» PROBLEM REQUIREMENTS
Copy the listing that follows, line for line, without a single difference.

=====

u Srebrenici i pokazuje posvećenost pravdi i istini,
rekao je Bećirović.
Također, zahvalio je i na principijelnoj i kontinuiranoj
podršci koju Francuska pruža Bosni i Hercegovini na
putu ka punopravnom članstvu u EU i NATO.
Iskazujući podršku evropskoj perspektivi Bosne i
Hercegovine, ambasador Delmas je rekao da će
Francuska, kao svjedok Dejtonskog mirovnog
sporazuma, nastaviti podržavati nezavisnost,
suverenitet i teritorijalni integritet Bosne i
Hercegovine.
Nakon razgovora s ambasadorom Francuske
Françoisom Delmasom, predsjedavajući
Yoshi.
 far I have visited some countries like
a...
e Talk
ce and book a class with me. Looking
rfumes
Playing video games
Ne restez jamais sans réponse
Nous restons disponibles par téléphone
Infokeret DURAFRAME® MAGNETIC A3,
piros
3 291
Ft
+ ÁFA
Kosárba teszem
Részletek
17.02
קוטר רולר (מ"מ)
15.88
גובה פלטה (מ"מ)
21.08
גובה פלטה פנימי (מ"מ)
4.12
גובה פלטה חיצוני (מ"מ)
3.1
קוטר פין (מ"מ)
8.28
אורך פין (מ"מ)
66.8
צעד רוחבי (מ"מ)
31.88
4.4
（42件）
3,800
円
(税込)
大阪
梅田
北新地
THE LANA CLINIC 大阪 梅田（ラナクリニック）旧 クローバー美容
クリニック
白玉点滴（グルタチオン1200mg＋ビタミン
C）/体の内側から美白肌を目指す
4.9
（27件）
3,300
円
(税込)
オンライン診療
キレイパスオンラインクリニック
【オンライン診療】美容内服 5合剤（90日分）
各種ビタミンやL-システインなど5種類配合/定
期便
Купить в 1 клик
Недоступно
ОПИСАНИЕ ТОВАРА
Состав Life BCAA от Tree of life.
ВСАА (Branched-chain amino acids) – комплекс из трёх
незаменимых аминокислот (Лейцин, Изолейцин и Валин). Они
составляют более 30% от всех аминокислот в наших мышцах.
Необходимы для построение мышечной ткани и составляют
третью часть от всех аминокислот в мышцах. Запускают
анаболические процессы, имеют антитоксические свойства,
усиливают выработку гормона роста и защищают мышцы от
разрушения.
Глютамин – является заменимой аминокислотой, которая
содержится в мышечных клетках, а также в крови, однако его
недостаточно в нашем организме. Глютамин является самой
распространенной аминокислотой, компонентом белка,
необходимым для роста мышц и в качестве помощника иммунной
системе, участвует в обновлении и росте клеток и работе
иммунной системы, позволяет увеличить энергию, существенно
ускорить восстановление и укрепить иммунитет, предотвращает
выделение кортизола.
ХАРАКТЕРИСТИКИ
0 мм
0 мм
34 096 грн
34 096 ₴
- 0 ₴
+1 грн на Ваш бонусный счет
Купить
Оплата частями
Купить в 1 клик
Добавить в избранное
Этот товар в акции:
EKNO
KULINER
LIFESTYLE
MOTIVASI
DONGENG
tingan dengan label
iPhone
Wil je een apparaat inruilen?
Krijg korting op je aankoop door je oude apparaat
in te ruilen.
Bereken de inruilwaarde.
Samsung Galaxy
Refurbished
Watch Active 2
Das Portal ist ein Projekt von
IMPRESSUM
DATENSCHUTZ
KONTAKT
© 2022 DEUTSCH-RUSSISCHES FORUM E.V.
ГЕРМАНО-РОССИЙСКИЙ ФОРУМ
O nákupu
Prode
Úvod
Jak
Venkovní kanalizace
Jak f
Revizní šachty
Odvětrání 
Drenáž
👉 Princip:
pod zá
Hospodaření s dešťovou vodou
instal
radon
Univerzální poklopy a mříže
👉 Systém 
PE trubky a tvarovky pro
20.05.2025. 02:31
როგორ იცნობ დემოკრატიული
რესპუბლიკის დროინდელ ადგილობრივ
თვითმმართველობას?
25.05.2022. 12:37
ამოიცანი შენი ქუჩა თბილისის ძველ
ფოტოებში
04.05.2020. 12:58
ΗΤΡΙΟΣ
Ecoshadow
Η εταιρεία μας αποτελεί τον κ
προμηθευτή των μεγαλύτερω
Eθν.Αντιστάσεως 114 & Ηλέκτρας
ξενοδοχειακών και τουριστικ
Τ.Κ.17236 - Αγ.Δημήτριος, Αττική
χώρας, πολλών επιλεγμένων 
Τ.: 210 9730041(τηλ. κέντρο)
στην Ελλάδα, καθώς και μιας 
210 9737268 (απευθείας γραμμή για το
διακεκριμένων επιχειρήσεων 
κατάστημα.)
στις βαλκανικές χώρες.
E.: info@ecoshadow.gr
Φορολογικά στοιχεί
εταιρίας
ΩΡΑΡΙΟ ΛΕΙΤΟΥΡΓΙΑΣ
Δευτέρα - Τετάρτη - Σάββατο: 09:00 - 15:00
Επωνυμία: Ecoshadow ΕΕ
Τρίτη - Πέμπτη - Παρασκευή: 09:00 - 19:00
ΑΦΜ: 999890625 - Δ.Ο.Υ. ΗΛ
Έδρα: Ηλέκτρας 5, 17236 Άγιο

=====

» WRITTEN RESPONSE
u Srebrenici i pokazuje posvećenost pravdi i istini,
rekao je Bećirović.
Također, zahvalio je i na principijelnoj i kontinuiranoj
podršci koju Francuska pruža Bosni i Hercegovini na
putu ka punopravnom članstvu u EU i NATO.
Iskazujući podršku evropskoj perspektivi Bosne i
Hercegovine, ambasador Delmas je rekao da će
Francuska, kao svjedok Dejtonskog mirovnog
sporazuma, nastaviti podržavati nezavisnost,
suverenitet i teritorijalni integritet Bosne i
Hercegovine.
Nakon razgovora s ambasadorom Francuske
Françoisom Delmasom, predsjedavajući
Yoshi.
 far I have visited some countries like
a...
e Talk
ce and book a class with me. Looking
rfumes
Playing video games
Ne restez jamais sans réponse
Nous restons disponibles par téléphone
Infokeret DURAFRAME® MAGNETIC A3,
piros
3 291
Ft
+ ÁFA
Kosárba teszem
Részletek
17.02
קוטר רולר (מ"מ)
15.88
גובה פלטה (מ"מ)
21.08
גובה פלטה פנימי (מ"מ)
4.12
גובה פלטה חיצוני (מ"מ)
3.1
קוטר פין (מ"מ)
8.28
אורך פין (מ"מ)
66.8
צעד רוחבי (מ"מ)
31.88
4.4
（42件）
3,800
円
(税込)
大阪
梅田
北新地
THE LANA CLINIC 大阪 梅田（ラナクリニック）旧 クローバー美容
クリニック
白玉点滴（グルタチオン1200mg＋ビタミン
C）/体の内側から美白肌を目指す
4.9
（27件）
3,300
円
(税込)
オンライン診療
キレイパスオンラインクリニック
【オンライン診療】美容内服 5合剤（90日分）
各種ビタミンやL-システインなど5種類配合/定
期便
Купить в 1 клик
Недоступно
ОПИСАНИЕ ТОВАРА
Состав Life BCAA от Tree of life.
ВСАА (Branched-chain amino acids) – комплекс из трёх
незаменимых аминокислот (Лейцин, Изолейцин и Валин). Они
составляют более 30% от всех аминокислот в наших мышцах.
Необходимы для построение мышечной ткани и составляют
третью часть от всех аминокислот в мышцах. Запускают
анаболические процессы, имеют антитоксические свойства,
усиливают выработку гормона роста и защищают мышцы от
разрушения.
Глютамин – является заменимой аминокислотой, которая
содержится в мышечных клетках, а также в крови, однако его
недостаточно в нашем организме. Глютамин является самой
распространенной аминокислотой, компонентом белка,
необходимым для роста мышц и в качестве помощника иммунной
системе, участвует в обновлении и росте клеток и работе
иммунной системы, позволяет увеличить энергию, существенно
ускорить восстановление и укрепить иммунитет, предотвращает
выделение кортизола.
ХАРАКТЕРИСТИКИ
0 мм
0 мм
34 096 грн
34 096 ₴
- 0 ₴
+1 грн на Ваш бонусный счет
Купить
Оплата частями
Купить в 1 клик
Добавить в избранное
Этот товар в акции:
EKNO
KULINER
LIFESTYLE
MOTIVASI
DONGENG
tingan dengan label
iPhone
Wil je een apparaat inruilen?
Krijg korting op je aankoop door je oude apparaat
in te ruilen.
Bereken de inruilwaarde.
Samsung Galaxy
Refurbished
Watch Active 2
Das Portal ist ein Projekt von
IMPRESSUM
DATENSCHUTZ
KONTAKT
© 2022 DEUTSCH-RUSSISCHES FORUM E.V.
ГЕРМАНО-РОССИЙСКИЙ ФОРУМ
O nákupu
Prode
Úvod
Jak
Venkovní kanalizace
Jak f
Revizní šachty
Odvětrání 
Drenáž
👉 Princip:
pod zá
Hospodaření s dešťovou vodou
instal
radon
Univerzální poklopy a mříže
👉 Systém 
PE trubky a tvarovky pro
20.05.2025. 02:31
როგორ იცნობ დემოკრატიული
რესპუბლიკის დროინდელ ადგილობრივ
თვითმმართველობას?
25.05.2022. 12:37
ამოიცანი შენი ქუჩა თბილისის ძველ
ფოტოებში
04.05.2020. 12:58
ΗΤΡΙΟΣ
Ecoshadow
Η εταιρεία μας αποτελεί τον κ
προμηθευτή των μεγαλύτερω
Eθν.Αντιστάσεως 114 & Ηλέκτρας
ξενοδοχειακών και τουριστικ
Τ.Κ.17236 - Αγ.Δημήτριος, Αττική
χώρας, πολλών επιλεγμένων 
Τ.: 210 9730041(τηλ. κέντρο)
στην Ελλάδα, καθώς και μιας 
210 9737268 (απευθείας γραμμή για το
διακεκριμένων επιχειρήσεων 
κατάστημα.)
στις βαλκανικές χώρες.
E.: info@ecoshadow.gr
Φορολογικά στοιχεί
εταιρίας
ΩΡΑΡΙΟ ΛΕΙΤΟΥΡΓΙΑΣ
Δευτέρα - Τετάρτη - Σάββατο: 09:00 - 15:00
Επωνυμία: Ecoshadow ΕΕ
Τρίτη - Πέμπτη - Παρασκευή: 09:00 - 19:00
ΑΦΜ: 999890625 - Δ.Ο.Υ. ΗΛ
Έδρα: Ηλέκτρας 5, 17236 Άγιο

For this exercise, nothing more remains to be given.